> _EXERCISE_: Only the lines of the data holding the string "zaman" need to be returned.

> _AVAILABLE DATA_:

-------------------------

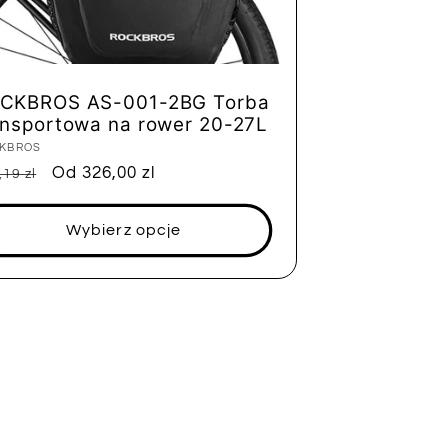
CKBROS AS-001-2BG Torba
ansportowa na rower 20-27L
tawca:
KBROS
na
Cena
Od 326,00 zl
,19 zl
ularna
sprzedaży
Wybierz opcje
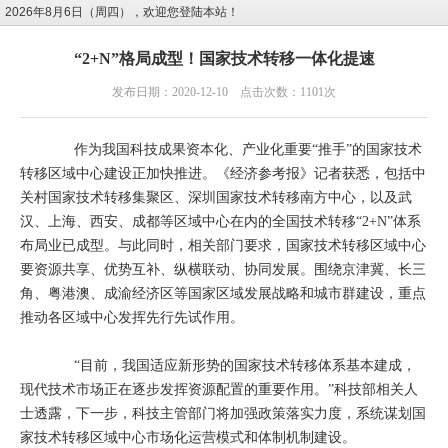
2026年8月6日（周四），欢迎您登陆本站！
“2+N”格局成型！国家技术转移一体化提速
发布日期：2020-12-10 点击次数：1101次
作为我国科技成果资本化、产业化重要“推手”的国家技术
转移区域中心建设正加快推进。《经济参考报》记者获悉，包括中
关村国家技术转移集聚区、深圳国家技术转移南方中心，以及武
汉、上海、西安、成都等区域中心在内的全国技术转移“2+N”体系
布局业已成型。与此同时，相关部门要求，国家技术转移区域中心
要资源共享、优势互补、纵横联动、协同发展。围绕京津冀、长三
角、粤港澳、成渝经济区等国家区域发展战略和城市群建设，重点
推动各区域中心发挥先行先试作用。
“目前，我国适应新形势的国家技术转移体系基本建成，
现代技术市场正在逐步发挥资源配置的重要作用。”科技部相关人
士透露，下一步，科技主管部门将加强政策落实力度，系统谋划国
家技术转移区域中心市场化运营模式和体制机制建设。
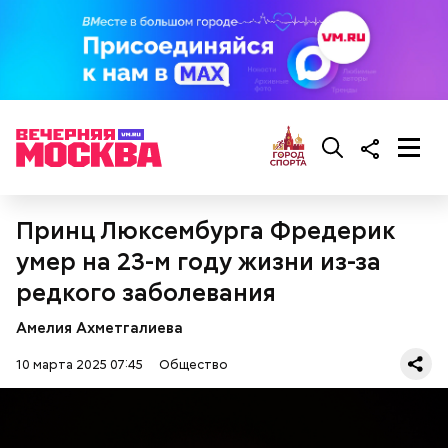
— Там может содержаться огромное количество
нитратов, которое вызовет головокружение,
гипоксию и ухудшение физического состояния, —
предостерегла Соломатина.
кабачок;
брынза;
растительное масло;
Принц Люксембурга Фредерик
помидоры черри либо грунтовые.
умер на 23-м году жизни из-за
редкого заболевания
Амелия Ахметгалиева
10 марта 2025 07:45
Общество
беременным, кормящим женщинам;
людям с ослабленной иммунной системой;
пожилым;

-------------------------

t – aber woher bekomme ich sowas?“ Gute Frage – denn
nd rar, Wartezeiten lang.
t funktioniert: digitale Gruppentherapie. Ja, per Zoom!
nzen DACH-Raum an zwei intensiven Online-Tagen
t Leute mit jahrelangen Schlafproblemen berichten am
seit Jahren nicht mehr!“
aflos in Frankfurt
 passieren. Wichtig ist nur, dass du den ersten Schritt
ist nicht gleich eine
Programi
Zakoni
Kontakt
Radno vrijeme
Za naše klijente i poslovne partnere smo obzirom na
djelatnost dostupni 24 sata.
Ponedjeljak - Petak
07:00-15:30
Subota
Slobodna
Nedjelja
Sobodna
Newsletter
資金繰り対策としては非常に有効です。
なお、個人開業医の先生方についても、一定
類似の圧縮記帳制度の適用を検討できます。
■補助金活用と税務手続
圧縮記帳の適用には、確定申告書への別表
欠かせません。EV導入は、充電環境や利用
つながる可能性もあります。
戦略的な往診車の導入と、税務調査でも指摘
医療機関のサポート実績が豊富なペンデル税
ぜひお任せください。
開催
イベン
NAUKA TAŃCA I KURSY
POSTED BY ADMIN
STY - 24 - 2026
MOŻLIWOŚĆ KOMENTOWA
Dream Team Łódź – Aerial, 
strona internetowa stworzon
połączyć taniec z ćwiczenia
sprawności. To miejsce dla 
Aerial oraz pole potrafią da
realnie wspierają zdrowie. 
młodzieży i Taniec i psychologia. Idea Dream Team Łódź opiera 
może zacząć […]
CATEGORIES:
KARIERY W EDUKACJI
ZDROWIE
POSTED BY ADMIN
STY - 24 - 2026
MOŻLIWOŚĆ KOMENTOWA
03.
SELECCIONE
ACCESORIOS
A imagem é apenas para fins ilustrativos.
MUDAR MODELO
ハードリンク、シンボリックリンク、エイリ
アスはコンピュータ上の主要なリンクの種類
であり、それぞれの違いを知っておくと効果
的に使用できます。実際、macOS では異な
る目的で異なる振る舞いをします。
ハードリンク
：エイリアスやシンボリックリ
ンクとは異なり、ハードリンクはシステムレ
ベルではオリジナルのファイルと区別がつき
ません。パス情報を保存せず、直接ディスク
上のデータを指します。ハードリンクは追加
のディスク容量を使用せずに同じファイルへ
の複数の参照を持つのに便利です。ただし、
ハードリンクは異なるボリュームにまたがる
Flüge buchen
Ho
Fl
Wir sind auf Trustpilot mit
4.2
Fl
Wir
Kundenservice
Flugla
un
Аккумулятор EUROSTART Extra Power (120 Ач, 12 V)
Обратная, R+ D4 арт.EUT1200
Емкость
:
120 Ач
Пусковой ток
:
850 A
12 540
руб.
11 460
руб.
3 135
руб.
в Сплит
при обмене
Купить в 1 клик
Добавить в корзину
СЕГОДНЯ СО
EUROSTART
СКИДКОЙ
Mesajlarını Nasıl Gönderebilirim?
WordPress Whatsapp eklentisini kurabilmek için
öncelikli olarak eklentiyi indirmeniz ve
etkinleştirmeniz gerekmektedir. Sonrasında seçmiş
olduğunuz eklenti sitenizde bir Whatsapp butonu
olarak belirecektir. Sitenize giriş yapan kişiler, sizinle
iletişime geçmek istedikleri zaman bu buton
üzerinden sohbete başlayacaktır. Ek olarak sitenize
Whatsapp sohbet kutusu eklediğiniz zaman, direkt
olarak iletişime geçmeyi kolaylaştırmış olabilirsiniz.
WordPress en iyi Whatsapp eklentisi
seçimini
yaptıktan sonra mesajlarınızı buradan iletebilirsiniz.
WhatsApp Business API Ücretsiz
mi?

-------------------------

> _ANSWER TO THIS PROBLEM_:
iletişime geçmek istedikleri zaman bu buton
Whatsapp sohbet kutusu eklediğiniz zaman, direkt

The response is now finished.